— Task goal —
Word for word, transcribe the data below from the line with "okablowania… Firma CSI" to the line with "Obecnie CSI oceniania", keeping both of those lines.

— Material for this task —
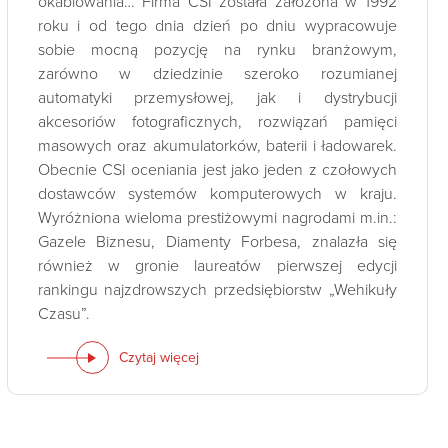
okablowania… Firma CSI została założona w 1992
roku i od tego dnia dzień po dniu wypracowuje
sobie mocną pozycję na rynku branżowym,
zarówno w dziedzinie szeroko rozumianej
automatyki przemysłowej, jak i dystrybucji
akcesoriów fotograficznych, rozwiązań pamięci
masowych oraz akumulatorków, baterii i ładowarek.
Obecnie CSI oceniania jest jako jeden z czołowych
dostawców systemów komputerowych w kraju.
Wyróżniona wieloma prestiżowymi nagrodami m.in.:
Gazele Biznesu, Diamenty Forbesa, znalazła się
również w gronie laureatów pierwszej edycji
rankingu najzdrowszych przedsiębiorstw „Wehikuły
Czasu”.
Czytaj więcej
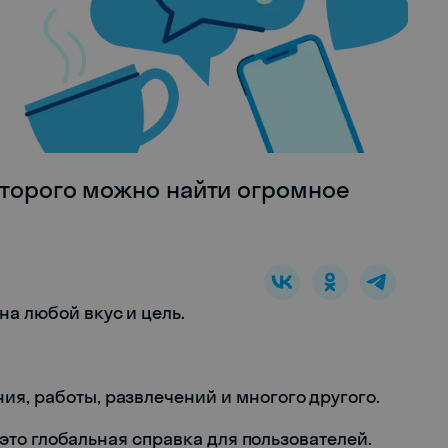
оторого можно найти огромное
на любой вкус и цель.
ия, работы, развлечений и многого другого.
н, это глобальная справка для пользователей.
* * *
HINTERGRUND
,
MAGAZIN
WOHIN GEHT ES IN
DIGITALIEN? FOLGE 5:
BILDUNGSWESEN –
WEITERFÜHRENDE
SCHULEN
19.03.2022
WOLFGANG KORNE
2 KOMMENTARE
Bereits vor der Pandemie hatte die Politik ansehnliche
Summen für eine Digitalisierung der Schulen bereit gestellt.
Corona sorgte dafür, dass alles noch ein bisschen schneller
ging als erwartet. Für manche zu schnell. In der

— Your solution —
okablowania… Firma CSI została założona w 1992
roku i od tego dnia dzień po dniu wypracowuje
sobie mocną pozycję na rynku branżowym,
zarówno w dziedzinie szeroko rozumianej
automatyki przemysłowej, jak i dystrybucji
akcesoriów fotograficznych, rozwiązań pamięci
masowych oraz akumulatorków, baterii i ładowarek.
Obecnie CSI oceniania jest jako jeden z czołowych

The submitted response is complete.